Le récit, fragmentaire et fluide, suit le « Rêvoleur » (ou Fantasmer), interprété par Jackson Yee, seul être humain capable de rêver encore.  Ce néologisme poétique, formé sur les mots « voleur » et « rêver » désigne celui qui rêve, mais aussi celui qui dérobe des rêves ou qui les fait circuler dans un monde qui en est privé. Accompagné par une femme énigmatique, il traverse différentes époques de l’histoire chinoise, glissant d’une incarnation à l’autre à travers six chapitres symbolisant les cinq sens et l’esprit. Ce découpage donne au film sa structure éclatée : Résurrection ne se raconte pas, il se traverse comme un labyrinthe, avec ses chambres secrètes, ses fausses issues et ses retours en arrière. Il s’en dégage un sentiment de désorientation permanente, où le spectateur, tel un somnambule, doit accepter de perdre ses repères pour mieux percevoir les lignes de fuite du récit.

Visuellement, Bi Gan impose un langage propre, empruntant au cinéma expressionniste allemand (de Caligari à Nosferatu) ses angles obliques, ses contrastes marqués et ses décors stylisés. La photographie de Dong Jingsong excelle à faire surgir l’étrangeté du quotidien : couloirs vides, lumières instables, textures lisses et déroutantes construisent un espace à la fois mental et tangible, hanté par l’idée d’un monde vidé de son inconscient.

© Les films du Losange

Cette ambiance est sublimée par la bande-son atmosphérique de M83, dont les nappes électroniques prolongent l’impression d’un temps distendu. Le montage, volontairement discontinu, accentue cette impression de glissement incessant, comme si chaque séquence était un rêve fragmenté s’effaçant avant d’avoir livré tout son sens.

La conception des décors joue un rôle fondamental, non pas seulement en tant que cadre esthétique, mais comme véritable interface mentale et symbolique. Pensés par le chef décorateur Liu Qiang (collaborateur de longue date du réalisateur), les espaces sont construits comme des paysages psychiques, à la frontière du réel et du rêve, du souvenir et de la sensation.
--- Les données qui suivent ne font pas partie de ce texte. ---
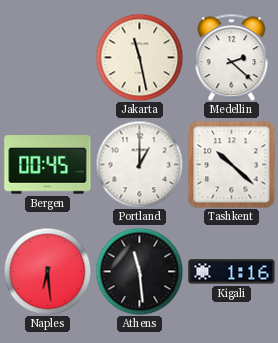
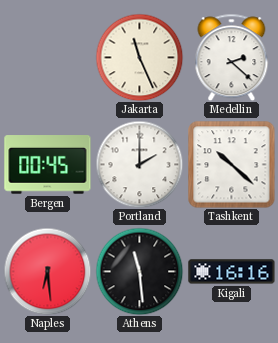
Jakarta: 11:28 -> 11:26
Portland: 1:00 -> 2:00
Kigali: 1:16 -> 16:16
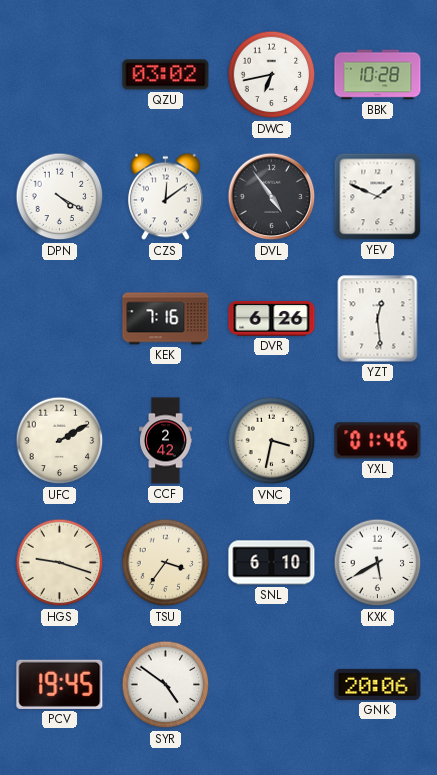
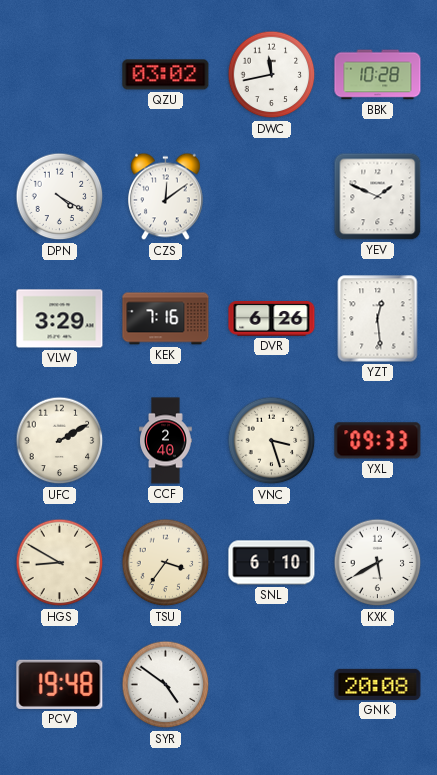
DWC: 6:43 -> 11:43
DVL: 4:54 -> none
VLW: none -> 3:29
CCF: 2:42 -> 2:40
VNC: 3:32 -> 3:27
YXL: 01:46 -> 09:33
HGS: 9:18 -> 8:50
PCV: 19:45 -> 19:48
GNK: 20:06 -> 20:08
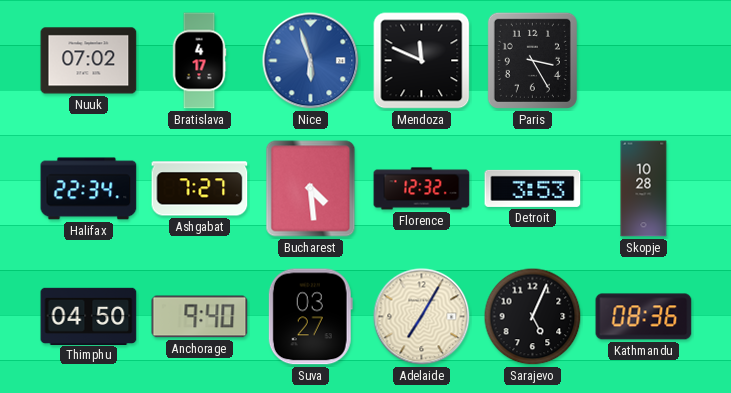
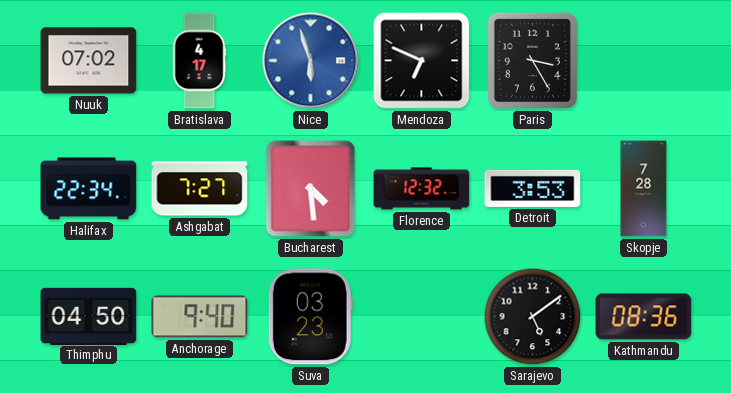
Mendoza: 11:49 -> 6:49
Skopje: 10:28 -> 7:28
Suva: 03:27 -> 03:23
Adelaide: 7:05 -> none
Sarajevo: 5:04 -> 5:09
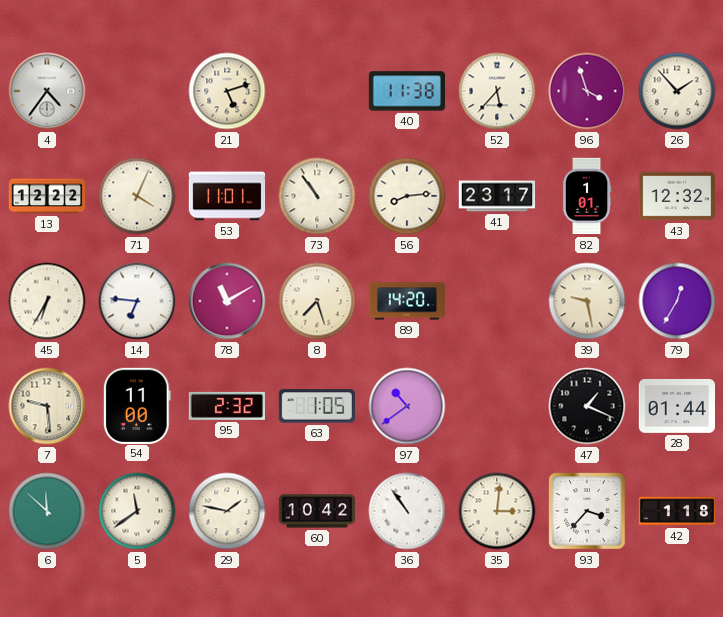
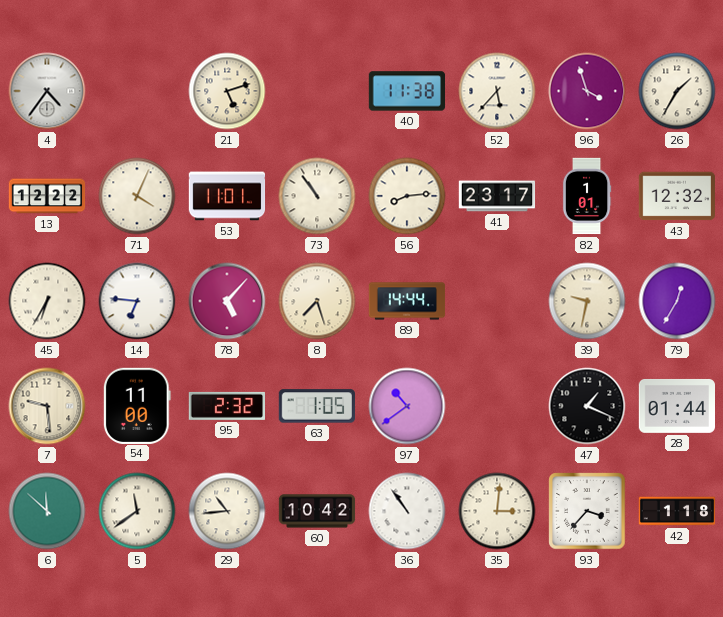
26: 1:53 -> 1:35
78: 11:10 -> 5:07
89: 14:20 -> 14:44
39: 9:28 -> 9:32
29: 1:47 -> 10:44
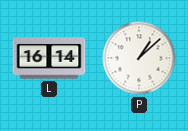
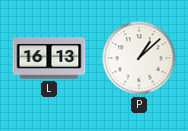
L: 16:14 -> 16:13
Résurrection n’est pas un film d’intrigue mais une expérience immersive, conçue comme une interface sensorielle. Ses dialogues rares, son rythme méditatif et ses ruptures de ton déroutent autant qu’ils fascinent. On y trouve moins des réponses qu’une invitation à ressentir les strates du temps, les fantômes de l’histoire chinoise, et les creux de l’identité.

© Les films du Losange

Car la narration éclatée de Résurrection n’est pas simplement un obstacle — elle est la matière même du film. Plutôt que de raconter une histoire selon une logique linéaire, Bi Gan construit un espace mental, fait de réminiscences, de visions disjointes, de couches superposées. C’est déroutant, oui, parfois frustrant. Mais c’est aussi profondément cohérent avec le sujet du film : une humanité orpheline de ses rêves, où le réel lui-même se disloque.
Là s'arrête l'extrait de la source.